So the technologies that we develop on the error correction side, we try to keep them
very flexible.
So whether it's enzymatic synthesis, whether it's nanopore technology, whether it's
Illumina technology that is being used, the error correction algorithms would be able
to adapt and would still be useful.
But, I mean, this makes also coding aspect harder because, harder, because you want to keep all this flexibility in mind.
So Sergei, we are at an interesting moment
now because you're open sourcing the Trellis BMA piece of code
that you published a few years ago.
Can you talk a little bit about that specific problem
of trace reconstruction and then the paper specifically
and how it solves it? Absolutely. Yeah, so this Trellis BMA paper for that we are releasing this source code right now,
this is the latest in our sequence of publications on error correction for DNA data storage. And I
should say that we already discussed that the project is kind of very interdisciplinary. So
we have experts from all kinds of fields. But really, even within this
coding theory, like within computer science slash information theory, coding theory,
in our algorithms, we use ideas from very different branches. I mean, there are some
core ideas from core algorithm space, and I won't go into this, but let me just focus kind of on two
aspects. So when we just faced this problem of coding for DNA data storage, and we were thinking about, okay, so how to exactly design the coding scheme,
what are the algorithms that we'll be using for error correction?
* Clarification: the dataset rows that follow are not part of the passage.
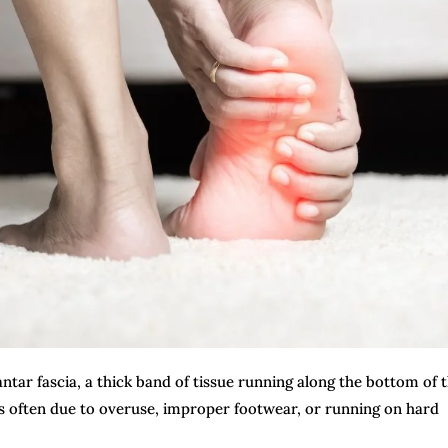
antar fascia, a thick band of tissue running along the bottom of 
 is often due to overuse, improper footwear, or running on hard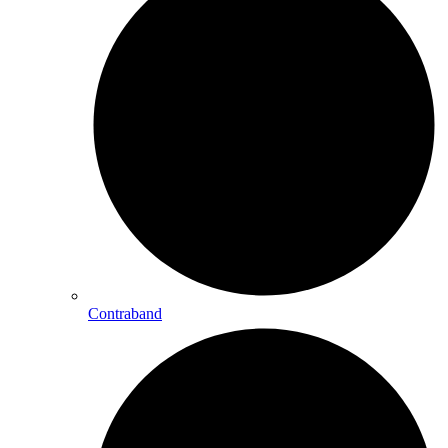
Contraband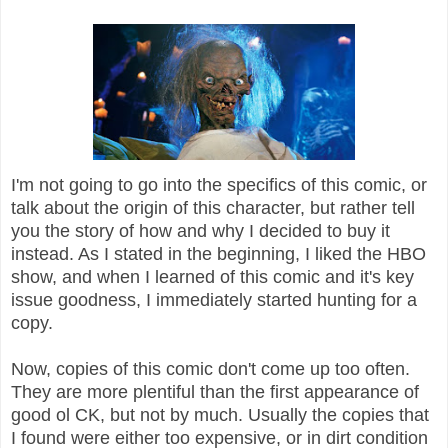
I'm not going to go into the specifics of this comic, or
talk about the origin of this character, but rather tell
you the story of how and why I decided to buy it
instead. As I stated in the beginning, I liked the HBO
show, and when I learned of this comic and it's key
issue goodness, I immediately started hunting for a
copy.
Now, copies of this comic don't come up too often.
They are more plentiful than the first appearance of
good ol CK, but not by much. Usually the copies that
I found were either too expensive, or in dirt condition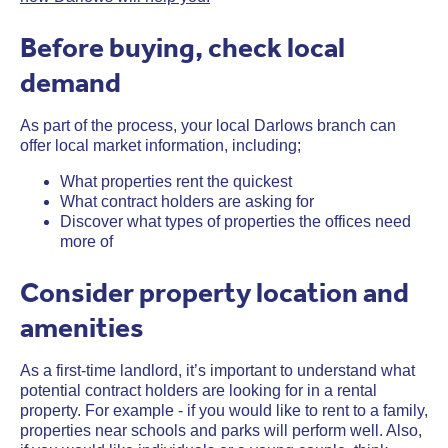
Before buying, check local
demand
As part of the process, your local Darlows branch can
offer local market information, including;
What properties rent the quickest
What contract holders are asking for
Discover what types of properties the offices need
more of
Consider property location and
amenities
As a first-time landlord, it’s important to understand what
potential contract holders are looking for in a rental
property. For example - if you would like to rent to a family,
properties near schools and parks will perform well. Also,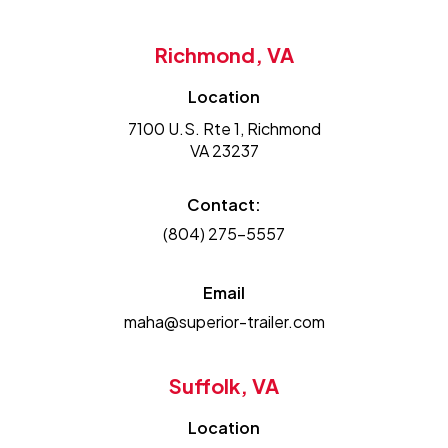
Richmond, VA
Location
7100 U.S. Rte 1, Richmond
VA 23237
Contact:
(804) 275-5557
Email
maha@superior-trailer.com
Suffolk, VA
Location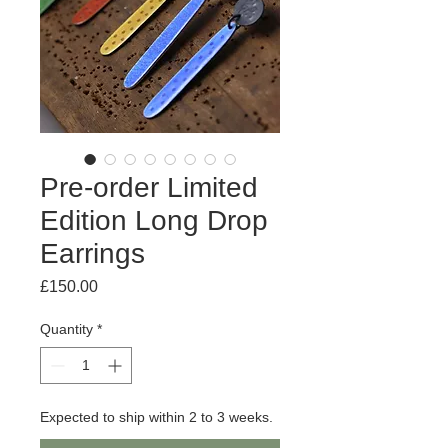
Pre-order Limited
Edition Long Drop
Earrings
Price
£150.00
Quantity
*
Expected to ship within 2 to 3 weeks.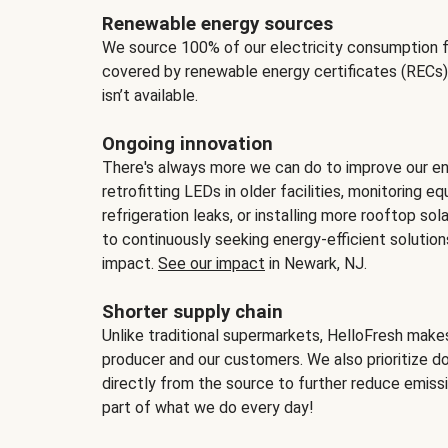
Renewable energy sources
We source 100% of our electricity consumption f
covered by renewable energy certificates (RECs)
isn’t available.
Ongoing innovation
There's always more we can do to improve our en
retrofitting LEDs in older facilities, monitoring 
refrigeration leaks, or installing more rooftop s
to continuously seeking energy-efficient solutio
impact.
See our impact
in Newark, NJ.
Shorter supply chain
Unlike traditional supermarkets, HelloFresh mak
producer and our customers. We also prioritize d
directly from the source to further reduce emissi
part of what we do every day!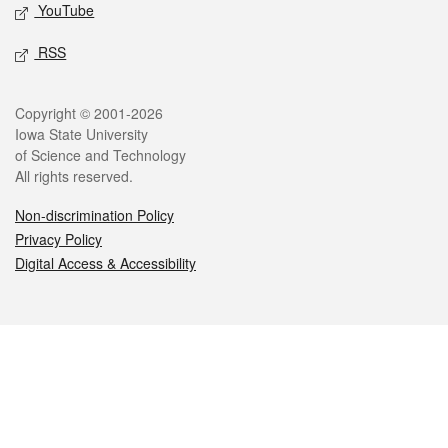
YouTube
RSS
Legal
Copyright © 2001-2026
Iowa State University
of Science and Technology
All rights reserved.
Non-discrimination Policy
Privacy Policy
Digital Access & Accessibility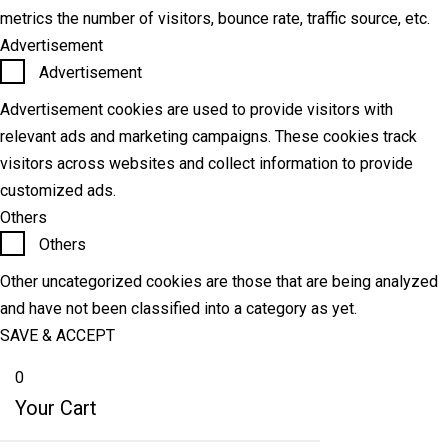
metrics the number of visitors, bounce rate, traffic source, etc.
Advertisement
Advertisement
Advertisement cookies are used to provide visitors with
relevant ads and marketing campaigns. These cookies track
visitors across websites and collect information to provide
customized ads.
Others
Others
Other uncategorized cookies are those that are being analyzed
and have not been classified into a category as yet.
SAVE & ACCEPT
0
Your Cart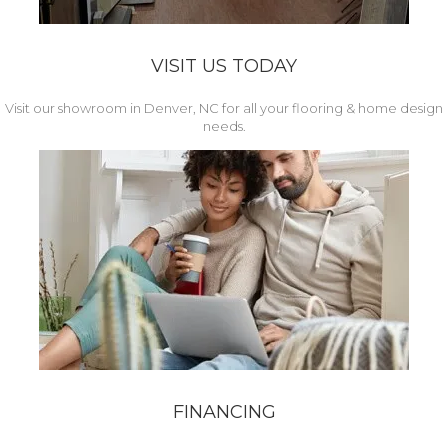
VISIT US TODAY
Visit our showroom in Denver, NC for all your flooring & home design
needs.
FINANCING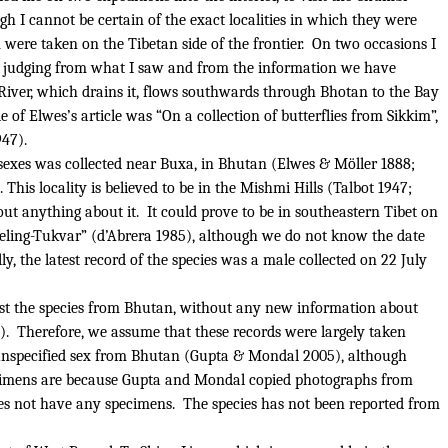
h I cannot be certain of the exact localities in which they were
were taken on the Tibetan side of the frontier.
On two occasions I
d, judging from what I saw and from the information we have
 River, which drains it, flows southwards through Bhotan to the Bay
e of Elwes’s article was “On a collection of butterflies from Sikkim”,
47).
sexes was collected near Buxa, in Bhutan (Elwes & Möller 1888;
.
This locality is believed to be in the Mishmi Hills (Talbot 1947;
ut anything about it.
It could prove to be in southeastern Tibet on
eling-Tukvar” (d’Abrera 1985), although we do not know the date
ly, the latest record of the species was a male collected on 22 July
ist the species from Bhutan, without any new information about
).
Therefore, we assume that these records were largely taken
of unspecified sex from Bhutan (Gupta & Mondal 2005), although
cimens are because Gupta and Mondal copied photographs from
s not have any specimens.
The species has not been reported from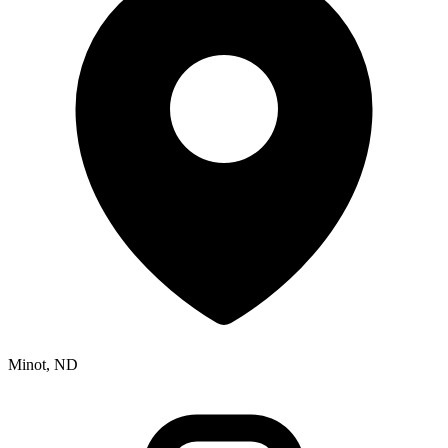
Minot, ND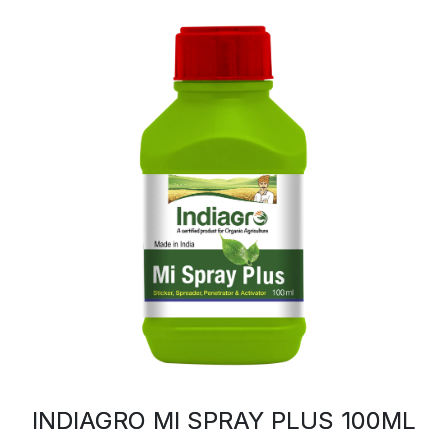
INDIAGRO MI SPRAY PLUS 100ML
So, I mean, we were obviously studying the literature,
and we came upon this problem called trace reconstruction.
So that was pretty popular in, I mean, somewhat popular, I would say,
in computer science and in statistics.
It didn't have much motivation, but people have, like,
very strong mathematicians have been looking at it. And the problem is as follows. So, like,
there is a long binary string picked at random, and then it's transmitted over the deletion channel.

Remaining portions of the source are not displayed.